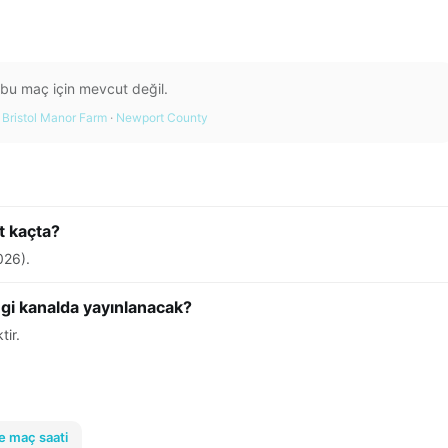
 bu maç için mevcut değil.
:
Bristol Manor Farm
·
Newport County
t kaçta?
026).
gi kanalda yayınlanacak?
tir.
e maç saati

————

* How to complete this task:
Retype the whole listing word for word. Skip the pictures.

* Solution for this task:
 bu maç için mevcut değil.
:
Bristol Manor Farm
·
Newport County
t kaçta?
026).
gi kanalda yayınlanacak?
tir.
e maç saati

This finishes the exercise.